Abstract

Raynaud’s phenomenon (RP) is an episodic phenomenon in which the skin of the extremities undergoes a classical color change of white (the physiological basis for which is ischemia), blue (cyanosis), and red (hyperemia). The condition may be associated with significant discomfort and pain (Block and Sequeira, Lancet 357:2042–2048, 2001; Wigley, N Engl J Med 347:1001–1008, 2002). RP is usually idiopathic (primary RP), but may occur due to a driving etiology (secondary RP). Primary RP does not progress to digital ulceration or critical ischemia. Classification criteria for primary RP have been proposed and are widely used by clinicians (LeRoy and Medsger, Clin Exp Rheumatol 10:485–488, 1992; Maverakis et al., J Autoimmun 48–49:60–65, 2014). There is a wide range of causes of secondary RP, which may (albeit rarely) progress to critical digital ischemia with potential gangrenous progression requiring amputation.

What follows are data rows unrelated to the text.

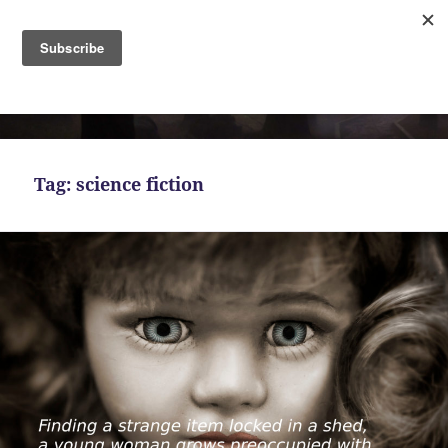
MENU
AND
Bekah Ferguson
WIDGETS
Tag:
science fiction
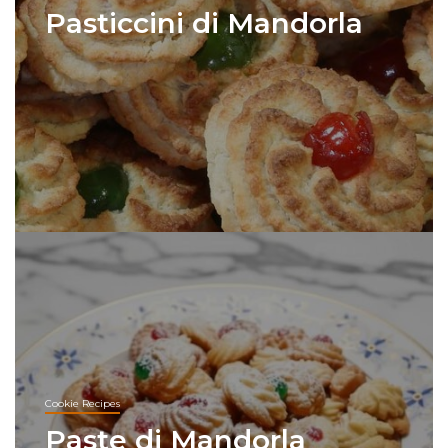
Pasticcini di Mandorla
Cookie Recipes
Paste di Mandorla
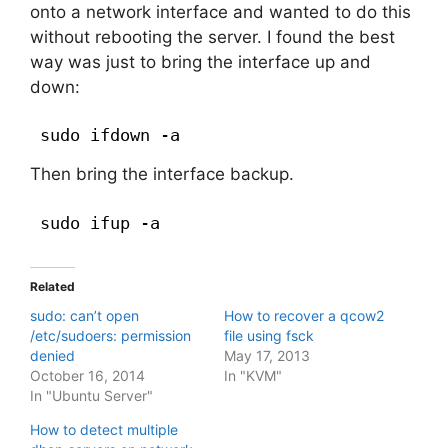
onto a network interface and wanted to do this
without rebooting the server. I found the best
way was just to bring the interface up and
down:
sudo ifdown -a
Then bring the interface backup.
sudo ifup -a
Related
sudo: can’t open
How to recover a qcow2
/etc/sudoers: permission
file using fsck
denied
May 17, 2013
October 16, 2014
In "KVM"
In "Ubuntu Server"
How to detect multiple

The distinction between primary and secondary RP is important as both the prognosis and management may differ significantly. The aim of this chapter is to describe the background, clinical evaluation, and treatment of the patient with RP who then presents with critical digital ischemia. Most of our review applies especially to patients with systemic sclerosis (SSc) because this is where the (limited) evidence base is the strongest.